YOUR GOAL:
All of the lines below should be copied word for word.

RECORDS SUPPLIED:

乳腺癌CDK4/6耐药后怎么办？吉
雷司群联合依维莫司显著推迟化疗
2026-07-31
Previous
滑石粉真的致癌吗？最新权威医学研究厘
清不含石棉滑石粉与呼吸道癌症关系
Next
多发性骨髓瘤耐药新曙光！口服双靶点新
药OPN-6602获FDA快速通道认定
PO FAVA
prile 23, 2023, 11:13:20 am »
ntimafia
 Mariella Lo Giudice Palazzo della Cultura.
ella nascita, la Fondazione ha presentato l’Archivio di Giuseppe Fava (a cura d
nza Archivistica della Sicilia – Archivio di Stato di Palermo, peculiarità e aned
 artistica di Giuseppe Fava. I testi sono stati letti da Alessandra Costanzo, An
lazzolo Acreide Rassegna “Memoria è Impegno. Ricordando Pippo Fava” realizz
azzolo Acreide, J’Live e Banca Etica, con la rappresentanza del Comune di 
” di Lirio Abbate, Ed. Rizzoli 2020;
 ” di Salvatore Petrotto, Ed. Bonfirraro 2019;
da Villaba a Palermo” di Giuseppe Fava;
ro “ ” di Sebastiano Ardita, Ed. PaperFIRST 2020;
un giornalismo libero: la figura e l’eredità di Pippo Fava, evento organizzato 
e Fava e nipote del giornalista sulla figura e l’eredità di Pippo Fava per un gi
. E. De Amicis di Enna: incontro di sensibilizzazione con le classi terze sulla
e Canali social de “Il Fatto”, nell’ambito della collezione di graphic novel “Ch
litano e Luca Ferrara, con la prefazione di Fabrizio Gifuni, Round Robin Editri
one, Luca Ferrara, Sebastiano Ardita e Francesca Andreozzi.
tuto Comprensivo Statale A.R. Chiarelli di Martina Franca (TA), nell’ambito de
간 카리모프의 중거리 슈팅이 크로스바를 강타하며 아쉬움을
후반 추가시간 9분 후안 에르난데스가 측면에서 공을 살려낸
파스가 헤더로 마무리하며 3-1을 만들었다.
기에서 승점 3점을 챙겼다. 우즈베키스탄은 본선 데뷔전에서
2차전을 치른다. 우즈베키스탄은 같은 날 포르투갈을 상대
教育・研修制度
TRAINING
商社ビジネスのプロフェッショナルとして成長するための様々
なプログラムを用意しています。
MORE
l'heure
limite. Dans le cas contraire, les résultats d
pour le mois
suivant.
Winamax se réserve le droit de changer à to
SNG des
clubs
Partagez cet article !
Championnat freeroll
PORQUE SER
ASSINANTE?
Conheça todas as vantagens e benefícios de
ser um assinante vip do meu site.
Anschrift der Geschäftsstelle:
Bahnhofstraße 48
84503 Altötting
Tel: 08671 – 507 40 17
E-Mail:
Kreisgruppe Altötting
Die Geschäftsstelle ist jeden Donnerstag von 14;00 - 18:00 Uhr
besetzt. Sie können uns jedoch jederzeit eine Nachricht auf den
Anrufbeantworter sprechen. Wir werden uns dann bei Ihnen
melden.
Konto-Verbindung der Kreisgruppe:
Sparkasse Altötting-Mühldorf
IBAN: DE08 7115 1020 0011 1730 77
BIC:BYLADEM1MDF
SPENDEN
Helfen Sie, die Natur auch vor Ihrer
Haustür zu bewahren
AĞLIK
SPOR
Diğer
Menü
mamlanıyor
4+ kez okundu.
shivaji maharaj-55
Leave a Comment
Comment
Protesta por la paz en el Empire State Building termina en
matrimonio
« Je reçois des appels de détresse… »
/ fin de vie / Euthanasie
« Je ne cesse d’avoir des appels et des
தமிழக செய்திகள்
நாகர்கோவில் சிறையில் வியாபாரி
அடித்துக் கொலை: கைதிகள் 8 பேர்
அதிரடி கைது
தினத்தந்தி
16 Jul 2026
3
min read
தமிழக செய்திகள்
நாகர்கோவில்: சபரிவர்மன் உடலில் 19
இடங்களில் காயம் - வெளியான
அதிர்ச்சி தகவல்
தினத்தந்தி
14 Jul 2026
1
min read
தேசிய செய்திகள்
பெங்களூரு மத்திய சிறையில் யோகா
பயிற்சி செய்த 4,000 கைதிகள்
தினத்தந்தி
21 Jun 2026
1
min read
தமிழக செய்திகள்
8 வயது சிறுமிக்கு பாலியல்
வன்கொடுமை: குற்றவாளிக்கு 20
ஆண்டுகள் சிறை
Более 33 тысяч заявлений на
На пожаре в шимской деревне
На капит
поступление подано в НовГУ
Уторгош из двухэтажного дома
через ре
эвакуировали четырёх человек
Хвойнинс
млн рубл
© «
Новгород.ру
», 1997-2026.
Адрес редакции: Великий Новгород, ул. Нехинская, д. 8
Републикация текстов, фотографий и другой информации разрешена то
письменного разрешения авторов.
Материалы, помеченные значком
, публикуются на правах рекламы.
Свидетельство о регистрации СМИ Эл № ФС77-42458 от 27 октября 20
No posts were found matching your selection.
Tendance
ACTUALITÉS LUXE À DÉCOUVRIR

EXERCISE ANSWER:
乳腺癌CDK4/6耐药后怎么办？吉
雷司群联合依维莫司显著推迟化疗
2026-07-31
Previous
滑石粉真的致癌吗？最新权威医学研究厘
清不含石棉滑石粉与呼吸道癌症关系
Next
多发性骨髓瘤耐药新曙光！口服双靶点新
药OPN-6602获FDA快速通道认定
PO FAVA
prile 23, 2023, 11:13:20 am »
ntimafia
 Mariella Lo Giudice Palazzo della Cultura.
ella nascita, la Fondazione ha presentato l’Archivio di Giuseppe Fava (a cura d
nza Archivistica della Sicilia – Archivio di Stato di Palermo, peculiarità e aned
 artistica di Giuseppe Fava. I testi sono stati letti da Alessandra Costanzo, An
lazzolo Acreide Rassegna “Memoria è Impegno. Ricordando Pippo Fava” realizz
azzolo Acreide, J’Live e Banca Etica, con la rappresentanza del Comune di 
” di Lirio Abbate, Ed. Rizzoli 2020;
 ” di Salvatore Petrotto, Ed. Bonfirraro 2019;
da Villaba a Palermo” di Giuseppe Fava;
ro “ ” di Sebastiano Ardita, Ed. PaperFIRST 2020;
un giornalismo libero: la figura e l’eredità di Pippo Fava, evento organizzato 
e Fava e nipote del giornalista sulla figura e l’eredità di Pippo Fava per un gi
. E. De Amicis di Enna: incontro di sensibilizzazione con le classi terze sulla
e Canali social de “Il Fatto”, nell’ambito della collezione di graphic novel “Ch
litano e Luca Ferrara, con la prefazione di Fabrizio Gifuni, Round Robin Editri
one, Luca Ferrara, Sebastiano Ardita e Francesca Andreozzi.
tuto Comprensivo Statale A.R. Chiarelli di Martina Franca (TA), nell’ambito de
간 카리모프의 중거리 슈팅이 크로스바를 강타하며 아쉬움을
후반 추가시간 9분 후안 에르난데스가 측면에서 공을 살려낸
파스가 헤더로 마무리하며 3-1을 만들었다.
기에서 승점 3점을 챙겼다. 우즈베키스탄은 본선 데뷔전에서
2차전을 치른다. 우즈베키스탄은 같은 날 포르투갈을 상대
教育・研修制度
TRAINING
商社ビジネスのプロフェッショナルとして成長するための様々
なプログラムを用意しています。
MORE
l'heure
limite. Dans le cas contraire, les résultats d
pour le mois
suivant.
Winamax se réserve le droit de changer à to
SNG des
clubs
Partagez cet article !
Championnat freeroll
PORQUE SER
ASSINANTE?
Conheça todas as vantagens e benefícios de
ser um assinante vip do meu site.
Anschrift der Geschäftsstelle:
Bahnhofstraße 48
84503 Altötting
Tel: 08671 – 507 40 17
E-Mail:
Kreisgruppe Altötting
Die Geschäftsstelle ist jeden Donnerstag von 14;00 - 18:00 Uhr
besetzt. Sie können uns jedoch jederzeit eine Nachricht auf den
Anrufbeantworter sprechen. Wir werden uns dann bei Ihnen
melden.
Konto-Verbindung der Kreisgruppe:
Sparkasse Altötting-Mühldorf
IBAN: DE08 7115 1020 0011 1730 77
BIC:BYLADEM1MDF
SPENDEN
Helfen Sie, die Natur auch vor Ihrer
Haustür zu bewahren
AĞLIK
SPOR
Diğer
Menü
mamlanıyor
4+ kez okundu.
shivaji maharaj-55
Leave a Comment
Comment
Protesta por la paz en el Empire State Building termina en
matrimonio
« Je reçois des appels de détresse… »
/ fin de vie / Euthanasie
« Je ne cesse d’avoir des appels et des
தமிழக செய்திகள்
நாகர்கோவில் சிறையில் வியாபாரி
அடித்துக் கொலை: கைதிகள் 8 பேர்
அதிரடி கைது
தினத்தந்தி
16 Jul 2026
3
min read
தமிழக செய்திகள்
நாகர்கோவில்: சபரிவர்மன் உடலில் 19
இடங்களில் காயம் - வெளியான
அதிர்ச்சி தகவல்
தினத்தந்தி
14 Jul 2026
1
min read
தேசிய செய்திகள்
பெங்களூரு மத்திய சிறையில் யோகா
பயிற்சி செய்த 4,000 கைதிகள்
தினத்தந்தி
21 Jun 2026
1
min read
தமிழக செய்திகள்
8 வயது சிறுமிக்கு பாலியல்
வன்கொடுமை: குற்றவாளிக்கு 20
ஆண்டுகள் சிறை
Более 33 тысяч заявлений на
На пожаре в шимской деревне
На капит
поступление подано в НовГУ
Уторгош из двухэтажного дома
через ре
эвакуировали четырёх человек
Хвойнинс
млн рубл
© «
Новгород.ру
», 1997-2026.
Адрес редакции: Великий Новгород, ул. Нехинская, д. 8
Републикация текстов, фотографий и другой информации разрешена то
письменного разрешения авторов.
Материалы, помеченные значком
, публикуются на правах рекламы.
Свидетельство о регистрации СМИ Эл № ФС77-42458 от 27 октября 20
No posts were found matching your selection.
Tendance
ACTUALITÉS LUXE À DÉCOUVRIR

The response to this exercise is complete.